=== Begin Enclosure ===

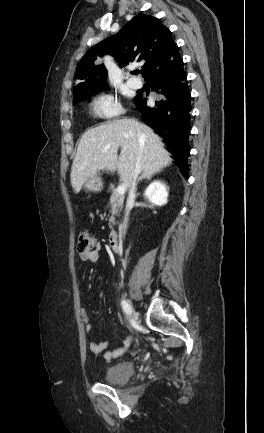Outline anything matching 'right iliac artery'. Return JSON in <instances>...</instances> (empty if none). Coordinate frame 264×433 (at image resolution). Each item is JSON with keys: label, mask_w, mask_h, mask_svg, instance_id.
Listing matches in <instances>:
<instances>
[{"label": "right iliac artery", "mask_w": 264, "mask_h": 433, "mask_svg": "<svg viewBox=\"0 0 264 433\" xmlns=\"http://www.w3.org/2000/svg\"><path fill=\"white\" fill-rule=\"evenodd\" d=\"M121 305H122V308H123L124 312L127 313L128 315H130L131 314V310H130L129 304L125 300H122L121 301Z\"/></svg>", "instance_id": "82829eb1"}]
</instances>
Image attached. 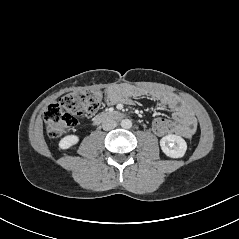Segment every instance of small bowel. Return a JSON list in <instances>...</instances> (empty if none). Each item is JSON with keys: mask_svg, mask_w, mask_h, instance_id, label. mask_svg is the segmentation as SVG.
<instances>
[{"mask_svg": "<svg viewBox=\"0 0 239 239\" xmlns=\"http://www.w3.org/2000/svg\"><path fill=\"white\" fill-rule=\"evenodd\" d=\"M144 96H150L171 112L173 120H170L172 122L170 134L174 133L184 138H191L194 135L197 129V120L193 112L172 93L118 84L108 88L106 104L110 106L127 104L133 98Z\"/></svg>", "mask_w": 239, "mask_h": 239, "instance_id": "small-bowel-1", "label": "small bowel"}]
</instances>
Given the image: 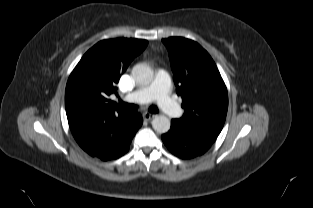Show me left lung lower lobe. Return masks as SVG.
Here are the masks:
<instances>
[{"label":"left lung lower lobe","mask_w":313,"mask_h":208,"mask_svg":"<svg viewBox=\"0 0 313 208\" xmlns=\"http://www.w3.org/2000/svg\"><path fill=\"white\" fill-rule=\"evenodd\" d=\"M216 138V135L190 131L175 119L171 120L170 130L162 135V140L167 148L174 155L183 159L204 154Z\"/></svg>","instance_id":"obj_1"}]
</instances>
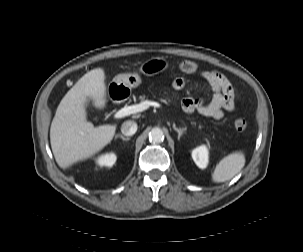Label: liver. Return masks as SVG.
<instances>
[{"label": "liver", "mask_w": 303, "mask_h": 252, "mask_svg": "<svg viewBox=\"0 0 303 252\" xmlns=\"http://www.w3.org/2000/svg\"><path fill=\"white\" fill-rule=\"evenodd\" d=\"M105 72L96 68L83 75L61 100L50 128V142L57 164L69 168L100 152L114 137L116 125L94 127L87 120L91 99L97 109L106 103Z\"/></svg>", "instance_id": "liver-1"}]
</instances>
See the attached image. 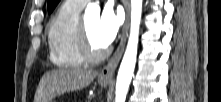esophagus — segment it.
I'll return each mask as SVG.
<instances>
[{
  "mask_svg": "<svg viewBox=\"0 0 221 102\" xmlns=\"http://www.w3.org/2000/svg\"><path fill=\"white\" fill-rule=\"evenodd\" d=\"M125 8H126V21L123 27V33L121 37L120 44L113 55V57L109 60L107 65L100 71L99 77L102 79H112L115 73V70L118 66V63L121 59V56L124 51L126 39L128 36V29H129V15H130V4L129 1L126 0L125 2Z\"/></svg>",
  "mask_w": 221,
  "mask_h": 102,
  "instance_id": "1",
  "label": "esophagus"
}]
</instances>
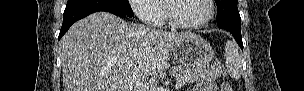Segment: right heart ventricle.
I'll return each instance as SVG.
<instances>
[{
	"label": "right heart ventricle",
	"mask_w": 304,
	"mask_h": 91,
	"mask_svg": "<svg viewBox=\"0 0 304 91\" xmlns=\"http://www.w3.org/2000/svg\"><path fill=\"white\" fill-rule=\"evenodd\" d=\"M163 8H164V2H163V4H161V5L159 6L160 11H162Z\"/></svg>",
	"instance_id": "1"
}]
</instances>
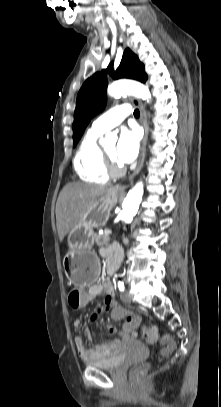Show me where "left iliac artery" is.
Listing matches in <instances>:
<instances>
[{
	"mask_svg": "<svg viewBox=\"0 0 221 407\" xmlns=\"http://www.w3.org/2000/svg\"><path fill=\"white\" fill-rule=\"evenodd\" d=\"M118 288H119L120 291H124V290H125V286H124V283H123L122 281H119V282H118Z\"/></svg>",
	"mask_w": 221,
	"mask_h": 407,
	"instance_id": "1",
	"label": "left iliac artery"
}]
</instances>
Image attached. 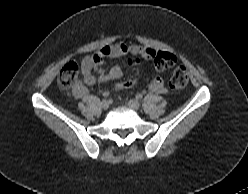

=== End Enclosure ===

● ACTIVITY
Copy exactly, and copy nothing else: the lines from the one containing "Segment: right heart ventricle." through the end of the data, both ends included, with pictures left out.

● TASK OUTPUT
Segment: right heart ventricle.
I'll return each instance as SVG.
<instances>
[{
	"label": "right heart ventricle",
	"mask_w": 304,
	"mask_h": 91,
	"mask_svg": "<svg viewBox=\"0 0 304 91\" xmlns=\"http://www.w3.org/2000/svg\"><path fill=\"white\" fill-rule=\"evenodd\" d=\"M163 8H164V2H163V4H161V5L159 6L160 11H162Z\"/></svg>",
	"instance_id": "1"
}]
</instances>
Show me where "left iliac artery" is.
Listing matches in <instances>:
<instances>
[{
	"mask_svg": "<svg viewBox=\"0 0 221 407\" xmlns=\"http://www.w3.org/2000/svg\"><path fill=\"white\" fill-rule=\"evenodd\" d=\"M118 288H119L120 291H124V290H125V286H124V283H123L122 281H119V282H118Z\"/></svg>",
	"mask_w": 221,
	"mask_h": 407,
	"instance_id": "1",
	"label": "left iliac artery"
}]
</instances>
Image attached. 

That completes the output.